Le Burundi et la Russie ne sont plus
que des jumeaux dans cette galère. Depuis son retour aux affaires
le Major Buyoya a crée des reseaux de financement qui commencent
à dévoiler leurs faces grâce à la course contre
la montre que doit mener leur parrain pour diriger la transition issue
des négociations d'Arusha.
Un cartel règne dans le pays
et plus visiblement à Bujumbura autours des grandes firmes étrangères.
La plus en vogue actuellement et GALINT une firme dite israëliènne
mais en réalité Libanaise qui a offert un pot de vain d'une
coquette somme de 30 millions de dollars au Major pour rafler tous les
marchés du pays. A titre d'exemple: A l'aéroport de Bujumbura
est stationné trois avions dont on ne sait pas très bien
le mobil de leur présence. Il serait le fruit de cette mafia pour
detourner des sommes immense venu de l'exterieur. La firme Libanaise a
également recu un marché pour fournir des véhicules
à l'armée nationale et postule toujours dans presque tous
les futur marchés du pays.
Une autre source de financement est une cimenterie qui se trouve à l'autre bord du lac Tanganyika (en RDC) où le Major a investit et a placé des actions qui lui rapporte mensuellement une somme non négligéable d'un milliard de francs Burundais.

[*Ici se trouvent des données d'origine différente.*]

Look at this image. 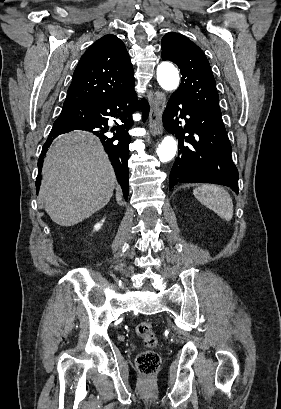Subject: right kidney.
Listing matches in <instances>:
<instances>
[{
  "label": "right kidney",
  "mask_w": 281,
  "mask_h": 409,
  "mask_svg": "<svg viewBox=\"0 0 281 409\" xmlns=\"http://www.w3.org/2000/svg\"><path fill=\"white\" fill-rule=\"evenodd\" d=\"M103 223H104V221H101V223H96V225H94V231H99V229H101Z\"/></svg>",
  "instance_id": "1"
}]
</instances>
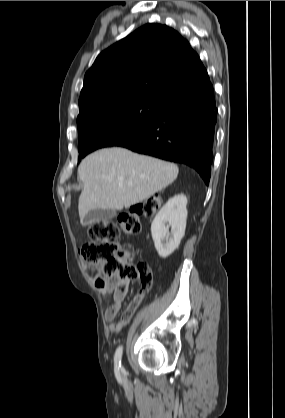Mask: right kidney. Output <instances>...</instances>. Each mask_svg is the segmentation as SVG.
<instances>
[{"mask_svg":"<svg viewBox=\"0 0 285 418\" xmlns=\"http://www.w3.org/2000/svg\"><path fill=\"white\" fill-rule=\"evenodd\" d=\"M187 198L178 194L168 202L155 216L151 224V234L160 257L166 258L179 246L184 236L187 219ZM166 223L168 225L166 226ZM171 227V232H169ZM166 239V242L164 240Z\"/></svg>","mask_w":285,"mask_h":418,"instance_id":"right-kidney-1","label":"right kidney"}]
</instances>
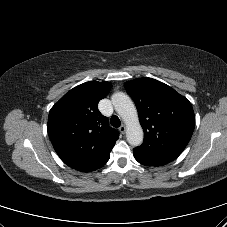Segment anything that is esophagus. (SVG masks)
<instances>
[{
  "mask_svg": "<svg viewBox=\"0 0 227 227\" xmlns=\"http://www.w3.org/2000/svg\"><path fill=\"white\" fill-rule=\"evenodd\" d=\"M119 130H120L121 133L124 134L126 132V126L125 125H121Z\"/></svg>",
  "mask_w": 227,
  "mask_h": 227,
  "instance_id": "34e87169",
  "label": "esophagus"
}]
</instances>
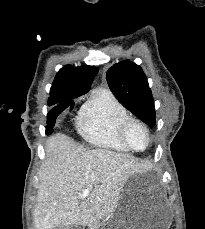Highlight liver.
Returning a JSON list of instances; mask_svg holds the SVG:
<instances>
[{
    "label": "liver",
    "instance_id": "1",
    "mask_svg": "<svg viewBox=\"0 0 205 229\" xmlns=\"http://www.w3.org/2000/svg\"><path fill=\"white\" fill-rule=\"evenodd\" d=\"M33 212L35 229L91 226L115 209L127 179L141 169L128 154L88 149L58 133L45 146ZM90 188L86 198H80Z\"/></svg>",
    "mask_w": 205,
    "mask_h": 229
}]
</instances>
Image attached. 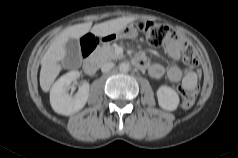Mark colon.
Here are the masks:
<instances>
[{
	"label": "colon",
	"instance_id": "1",
	"mask_svg": "<svg viewBox=\"0 0 238 158\" xmlns=\"http://www.w3.org/2000/svg\"><path fill=\"white\" fill-rule=\"evenodd\" d=\"M138 29L145 35L148 43L153 47H159L165 41L176 37L175 33L167 26L152 21H140L137 24ZM96 46V39L92 36H86L82 41V51L84 54L91 52ZM182 60L191 70L197 71L199 66L198 56L189 44H185L182 52ZM181 105L184 108L191 107L198 94L196 85L187 87L180 86Z\"/></svg>",
	"mask_w": 238,
	"mask_h": 158
}]
</instances>
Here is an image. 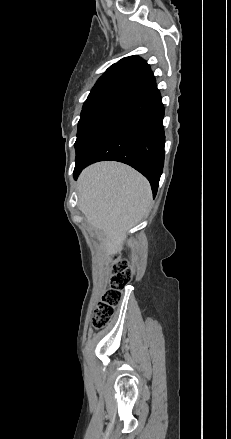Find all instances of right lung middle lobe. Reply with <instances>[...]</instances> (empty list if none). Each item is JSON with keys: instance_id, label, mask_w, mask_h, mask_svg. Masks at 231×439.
Wrapping results in <instances>:
<instances>
[{"instance_id": "1", "label": "right lung middle lobe", "mask_w": 231, "mask_h": 439, "mask_svg": "<svg viewBox=\"0 0 231 439\" xmlns=\"http://www.w3.org/2000/svg\"><path fill=\"white\" fill-rule=\"evenodd\" d=\"M142 110L135 96L122 95L97 99L83 105L75 142L76 161L108 130L138 117Z\"/></svg>"}]
</instances>
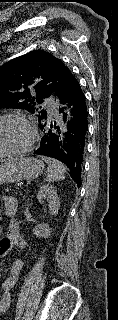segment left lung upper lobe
<instances>
[{"mask_svg":"<svg viewBox=\"0 0 118 320\" xmlns=\"http://www.w3.org/2000/svg\"><path fill=\"white\" fill-rule=\"evenodd\" d=\"M72 76L49 52L34 50L17 57L0 68V108L26 109L40 121L47 115L40 104L51 94L58 96Z\"/></svg>","mask_w":118,"mask_h":320,"instance_id":"1","label":"left lung upper lobe"}]
</instances>
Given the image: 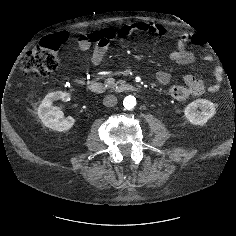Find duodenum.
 Masks as SVG:
<instances>
[{"mask_svg": "<svg viewBox=\"0 0 236 236\" xmlns=\"http://www.w3.org/2000/svg\"><path fill=\"white\" fill-rule=\"evenodd\" d=\"M89 90L94 94H103L107 91L106 86L101 82H92L89 85ZM116 92H133L137 91V87L133 84L123 83L115 87Z\"/></svg>", "mask_w": 236, "mask_h": 236, "instance_id": "obj_1", "label": "duodenum"}]
</instances>
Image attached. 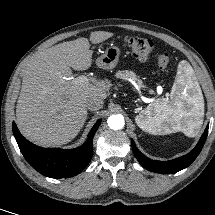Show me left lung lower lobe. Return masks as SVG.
Segmentation results:
<instances>
[{"instance_id": "obj_1", "label": "left lung lower lobe", "mask_w": 215, "mask_h": 215, "mask_svg": "<svg viewBox=\"0 0 215 215\" xmlns=\"http://www.w3.org/2000/svg\"><path fill=\"white\" fill-rule=\"evenodd\" d=\"M208 127L209 126H207L196 147L191 152L170 161L151 160L137 149L134 141L131 139L132 149L135 157L145 169L161 174H173L188 167L199 155L207 138Z\"/></svg>"}]
</instances>
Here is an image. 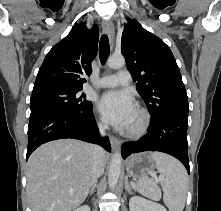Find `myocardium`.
<instances>
[{
    "label": "myocardium",
    "instance_id": "myocardium-1",
    "mask_svg": "<svg viewBox=\"0 0 221 211\" xmlns=\"http://www.w3.org/2000/svg\"><path fill=\"white\" fill-rule=\"evenodd\" d=\"M136 113L139 117L138 124L125 130V135L131 138H138L144 135L150 125V115L145 109L138 107Z\"/></svg>",
    "mask_w": 221,
    "mask_h": 211
}]
</instances>
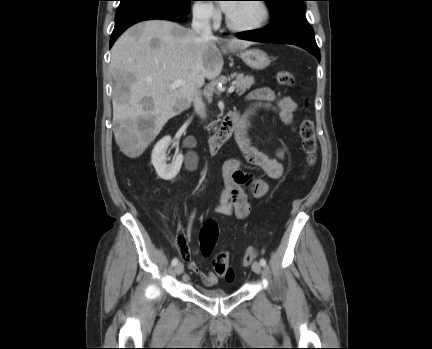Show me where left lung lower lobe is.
<instances>
[{
    "label": "left lung lower lobe",
    "instance_id": "obj_1",
    "mask_svg": "<svg viewBox=\"0 0 432 349\" xmlns=\"http://www.w3.org/2000/svg\"><path fill=\"white\" fill-rule=\"evenodd\" d=\"M236 36L256 42L293 44L307 50L320 62L314 31L307 23H273L261 30L240 32Z\"/></svg>",
    "mask_w": 432,
    "mask_h": 349
}]
</instances>
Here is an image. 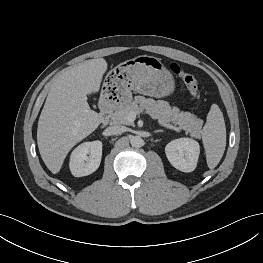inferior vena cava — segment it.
Instances as JSON below:
<instances>
[{
    "mask_svg": "<svg viewBox=\"0 0 263 263\" xmlns=\"http://www.w3.org/2000/svg\"><path fill=\"white\" fill-rule=\"evenodd\" d=\"M126 131V128L119 125L107 127L105 133L107 135H118Z\"/></svg>",
    "mask_w": 263,
    "mask_h": 263,
    "instance_id": "602c4592",
    "label": "inferior vena cava"
}]
</instances>
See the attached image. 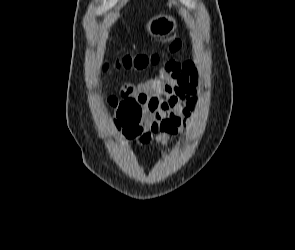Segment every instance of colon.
<instances>
[{"instance_id": "colon-1", "label": "colon", "mask_w": 295, "mask_h": 250, "mask_svg": "<svg viewBox=\"0 0 295 250\" xmlns=\"http://www.w3.org/2000/svg\"><path fill=\"white\" fill-rule=\"evenodd\" d=\"M181 46L182 41L175 39L169 46V52H176ZM163 56V53L125 55L117 58L114 64L117 68L144 69L158 63ZM106 68H108V63L103 65V69ZM109 103L115 109V124L118 129H133L140 124L143 117V109L137 100L126 98L118 101L116 98H111Z\"/></svg>"}]
</instances>
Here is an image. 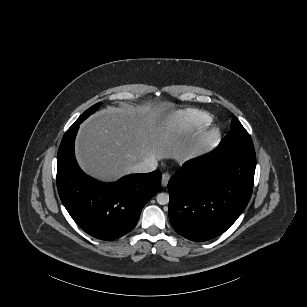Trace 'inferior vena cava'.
Here are the masks:
<instances>
[{
    "label": "inferior vena cava",
    "instance_id": "inferior-vena-cava-1",
    "mask_svg": "<svg viewBox=\"0 0 307 307\" xmlns=\"http://www.w3.org/2000/svg\"><path fill=\"white\" fill-rule=\"evenodd\" d=\"M157 161L155 158H147L144 160V162L132 166L131 172L134 174H143V173H149L156 169Z\"/></svg>",
    "mask_w": 307,
    "mask_h": 307
}]
</instances>
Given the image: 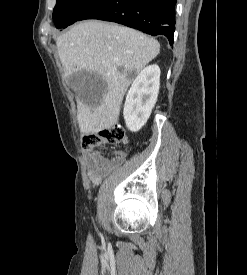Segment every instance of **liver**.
I'll list each match as a JSON object with an SVG mask.
<instances>
[{
  "label": "liver",
  "instance_id": "6515ba94",
  "mask_svg": "<svg viewBox=\"0 0 247 275\" xmlns=\"http://www.w3.org/2000/svg\"><path fill=\"white\" fill-rule=\"evenodd\" d=\"M56 45L66 78L86 71L96 73L105 83L103 94L97 92L87 101L77 100V121L83 134L98 133L118 122L131 75L160 51L154 38L97 20L75 25L58 37Z\"/></svg>",
  "mask_w": 247,
  "mask_h": 275
}]
</instances>
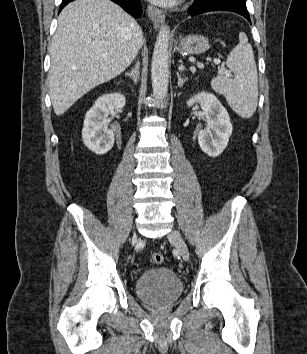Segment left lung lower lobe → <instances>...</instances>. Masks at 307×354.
Returning a JSON list of instances; mask_svg holds the SVG:
<instances>
[{
    "label": "left lung lower lobe",
    "instance_id": "0a47b994",
    "mask_svg": "<svg viewBox=\"0 0 307 354\" xmlns=\"http://www.w3.org/2000/svg\"><path fill=\"white\" fill-rule=\"evenodd\" d=\"M210 11L235 12L251 22L245 0H195L189 8L191 16Z\"/></svg>",
    "mask_w": 307,
    "mask_h": 354
}]
</instances>
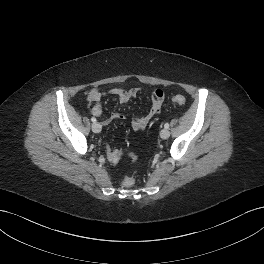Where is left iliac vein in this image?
I'll use <instances>...</instances> for the list:
<instances>
[{"instance_id":"left-iliac-vein-1","label":"left iliac vein","mask_w":264,"mask_h":264,"mask_svg":"<svg viewBox=\"0 0 264 264\" xmlns=\"http://www.w3.org/2000/svg\"><path fill=\"white\" fill-rule=\"evenodd\" d=\"M160 136H161V138L162 139H167V138H169V136H170V132H169V130L168 129H163V130H161V132H160Z\"/></svg>"}]
</instances>
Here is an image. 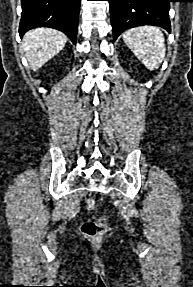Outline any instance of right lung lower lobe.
I'll return each instance as SVG.
<instances>
[{"instance_id":"right-lung-lower-lobe-1","label":"right lung lower lobe","mask_w":193,"mask_h":287,"mask_svg":"<svg viewBox=\"0 0 193 287\" xmlns=\"http://www.w3.org/2000/svg\"><path fill=\"white\" fill-rule=\"evenodd\" d=\"M19 34L37 27L58 29L76 43L80 0H21Z\"/></svg>"}]
</instances>
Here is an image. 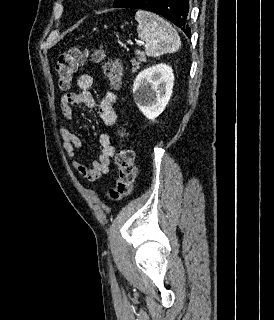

La SOSUMO, n'est plus une chose à apprendre aux burundais, est sous la "direction" de la première dame du pays, Mme Sophie BUYOYA. La quasi totalité de la production se vend au Rwanda tandis que des enfants âgé aujourd'hui de sept ans et plus ne connaissent pas le goût du sucre au Burundi.
Les revenus de la cimenterie et de la SOSUMO reviènnent au Major en devises ce qui lui facilite son écoulement à l'etrangers. C'est uniquement le reseau de corruption organisée au sein de l'admnistration qui lui procure des francs burundais. Ce reseau touche sur tous les marchés du pays et surtout sur les fonds destinés à aider la population qui souffre aujourd'hui de tous les maux. Aucun service ne peut être rendu sans au préalable avoir preparé une "enveloppe". Dans ce cas de figure c'est le pauvre qui souffre pour ne pas avoir les moyens de présenter cette "envoloppe" pour être servi.
Les négociations d'Arusha doivent préciser maintenant que c'est une guerre pour chasser une mafia est non un système comme on le dit si souvent est une condition sine quanon.